[Date Prev][Date Next][Thread Prev][Thread Next][Date Index][Thread Index]
Re: [Sks-devel] SKS Performance oddity
From: |
Michiel van Baak |
Subject: |
Re: [Sks-devel] SKS Performance oddity |
Date: |
Sat, 9 Mar 2019 11:29:14 +0100 |
User-agent: |
NeoMutt/20180716 |
On Sat, Mar 09, 2019 at 12:22:14AM -0500, Jeremy T. Bouse wrote:
> I don't know what is going on here with my cluster but I have 3 of 4
> nodes that absolutely perform as I would expect... They have 2 vCPU
> with 4GB RAM each along with an extra 50GB drive exclusively for SKS
> use under /var/lib/sks. The three behaving fine are my sks02, sks03
> and sks04 secondary nodes. My primary node on the other hand is
> another story. First I tried increasing it from 2 vCPU/4GB RAM like
> the others to 2 vCPU/8GB RAM and then 4 vCPU/8GB RAM without it making
> any change. I then built out a new physical server with a quad-core
> Xeon 2.4GHz processor and 4GB RAM and a dedicated 3TB RAID5 array and
> I'm seeing the same problem. SKS is constantly pegging the CPU at 100%
> and eating up nearly all the memory whether it's running on a virtual
> or physical. server. Recon service is working and I'm ingesting keys
> from peers and peering with my internal cluster nodes but everytime it
> goes into recon mode the node starts failing to respond as the CPU and
> RAM spike which then leads to the node being dropped from the pool as
> the stats page can't be hit before it times out.
>
> I've been fighting with this for a several days now... Anyone else
> out there seeing this behavior or if not and have similar resourced
> servers care to share details to see if I'm missing something here.
>
> The particulars are that all nodes are Debian 9.8 (Stretch) 64-bit.

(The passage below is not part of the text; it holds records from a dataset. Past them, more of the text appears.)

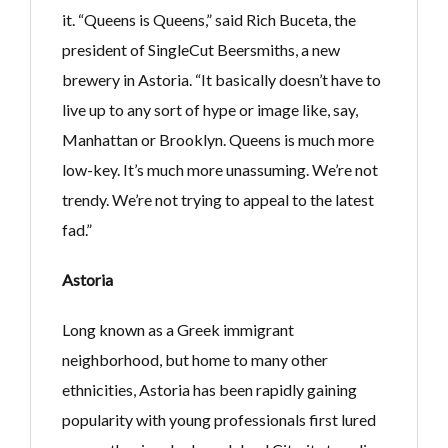
it. “Queens is Queens,” said Rich Buceta, the
president of SingleCut Beersmiths, a new
brewery in Astoria. “It basically doesn’t have to
live up to any sort of hype or image like, say,
Manhattan or Brooklyn. Queens is much more
low-key. It’s much more unassuming. We’re not
trendy. We’re not trying to appeal to the latest
fad.”
Astoria
Long known as a Greek immigrant
neighborhood, but home to many other
ethnicities, Astoria has been rapidly gaining
popularity with young professionals first lured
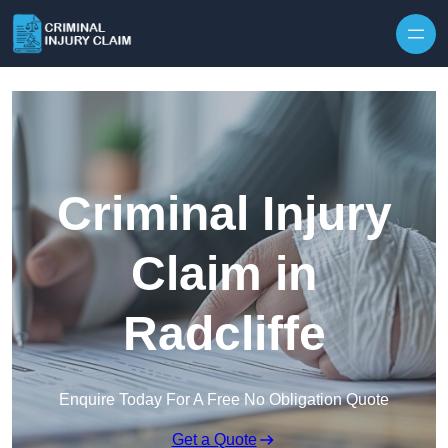
Skip to content
Criminal Injury
Claim in
Radcliffe
Enquire Today For A Free No Obligation Quote
Get a Quote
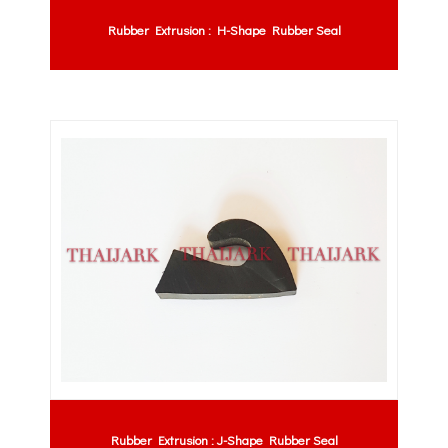
Rubber Extrusion : H-Shape Rubber Seal
Rubber Extrusion : J-Shape Rubber Seal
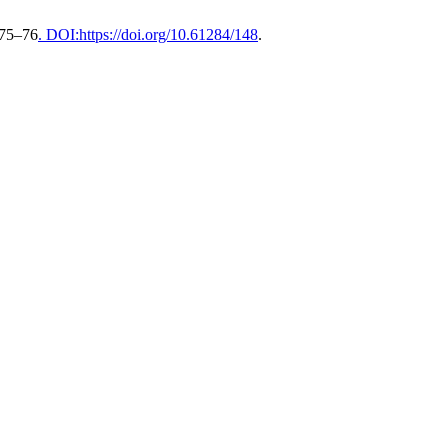
 75–76
. DOI:https://doi.org/10.61284/148
.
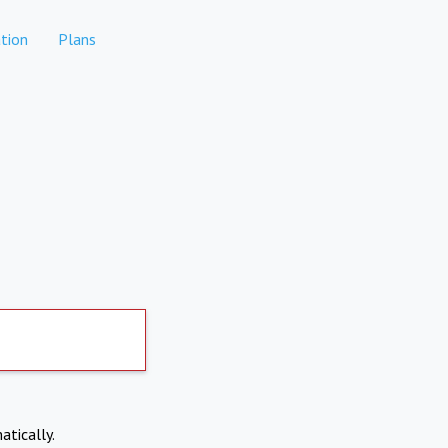
tion
Plans
atically.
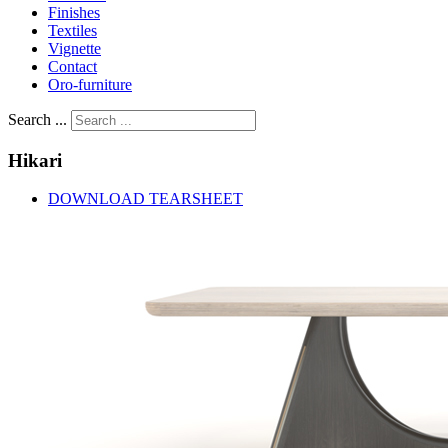
Finishes
Textiles
Vignette
Contact
Oro-furniture
Search ...
Hikari
DOWNLOAD TEARSHEET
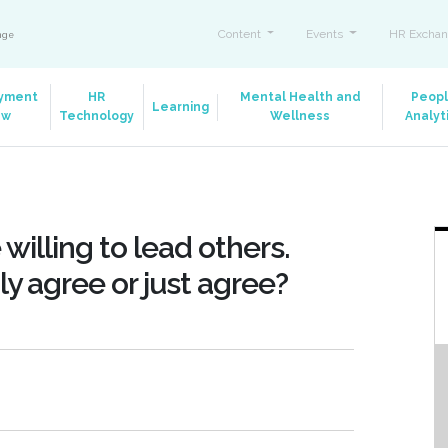
Content
Events
HR Exchan
ange
yment
HR
Mental Health and
Peop
Learning
aw
Technology
Wellness
Analyt
e willing to lead others.
y agree or just agree?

> Then only primary node handles running NGINX configured for load
> balancing the cluster. The only other daemons running across all nodes
> besides SKS are OpenSSH for remote access, SSSD for centralized
> authenication, Haveged for entropy and Postfix configured for
> smarthost relaying.
Hey,
I hav exactly the same problem.
Several times in the last month I have done the following steps:
- Stop all nodes
- Destroy the datasets (both db and ptree)
- Load in a new dump from max 2 days old
- Create the ptree database
- Start sks on the primary node, without peering configured (comment out
all peers)
- Give it some time to start
- Check the stats page and run a couple of searches
# Up until here everything works fine #
- Add the outside peers on the primary node and restart it
- After 5 minutes the machine takes 100% CPU, is stuck in I/O most of
the time and falls off the grid
It doesn't matter if I enable peering with the internal nodes or not.
Just having 1 SKS instance running, and peering it with the network is
enough to basically render this instance unusable.
Like you, I tried in a vm first, and also on a physical machine (dual
6-core xeon E5-2620 0 @ 2.00GHz with 96GB ram and 2 samsung evo 840 pro
ssds for storage)
I see exactly the same every time I follow the steps outlined above.
The systems I tried are Debian linux and FreeBSD and all the same.
--
Michiel van Baak
address@hidden
GPG key: http://pgp.mit.edu/pks/lookup?op=get&search=0x6FFC75A2679ED069
NB: I have a new GPG key. Old one revoked and revoked key updated on keyservers.